During this attack, the Russian cybercriminal group used docx files titled “Defence & Security 2018 Conference Agenda”.
The docx files are containing a malicious Flash exploitation framework that is used by the Sofacy threat group in their version of DealersChoice.
The cyber attack is done by delivering Microsoft Word documents that contained Adobe Flash objects capable of loading additional malicious Flash objects.
Sofacy started using DealersChoice in the fall of 2016, but during the malware analysis, researchers discovered that the new cyber attacks from March 12 and 14 are using a different variation of the spear-phishing attack.
This kind of malicious docx documents can be tracked by installing a cybersecurity solution like an antivirus for Windows or antivirus for Mac, depending on which OS their device is running.
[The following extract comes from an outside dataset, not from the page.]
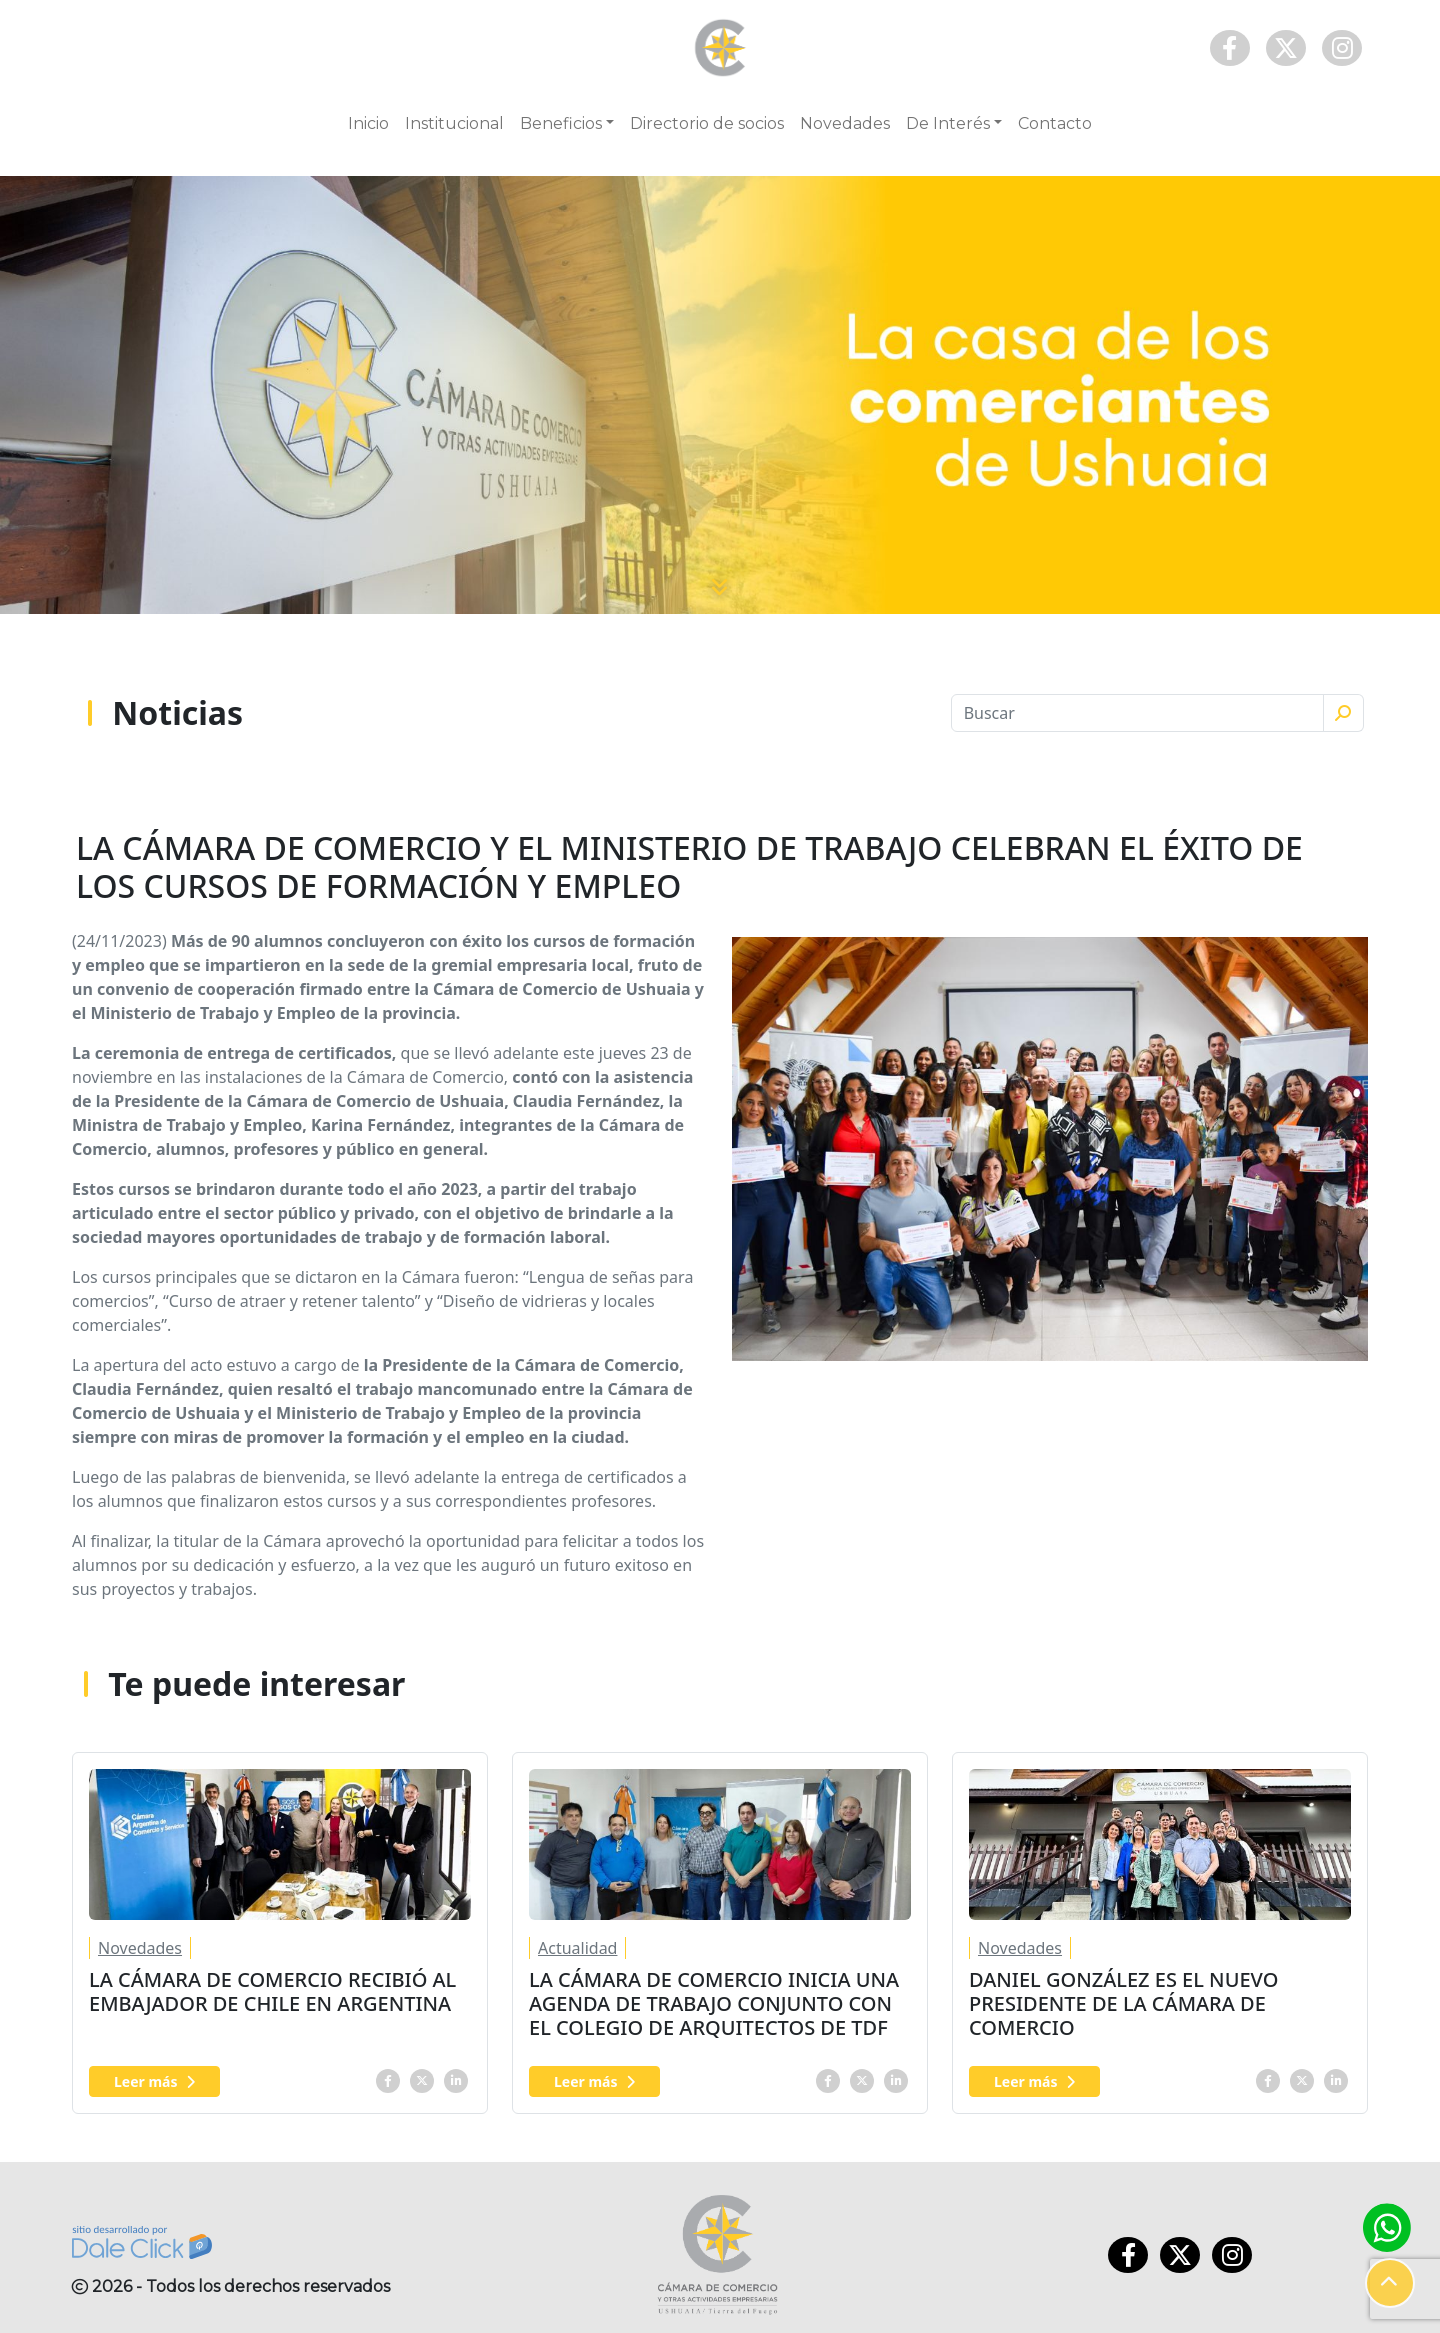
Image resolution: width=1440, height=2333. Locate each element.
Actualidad (577, 1948)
Besides this, a company must hire a cybersecurity firm that will lunch on purpose various attacks on company’s network to reveal its flaws. The attacks like this are made through specialized cybersecurity tests like penetration test and ethical hacking tests.
This is an excellent example of how cybercriminals groups adapt over time. The Sofacy threat group continues to use their DealersChoice framework to exploit Flash vulnerabilities. In the most recent variant of DealersChoice, Sofacy modified the internals of the malicious scripts, and unlike previous samples, this DealersChoice used a docx delivery document that required the user to scroll through the document to trigger the malicious Flash object and because of this chances of success is lowered in this case alone.
To reduce and eventually eliminate all the risk of this kind of cybersecurity problems practice good cyber security habits, update your apps and OSs to latest versions available and implement a robust cybersecurity solution.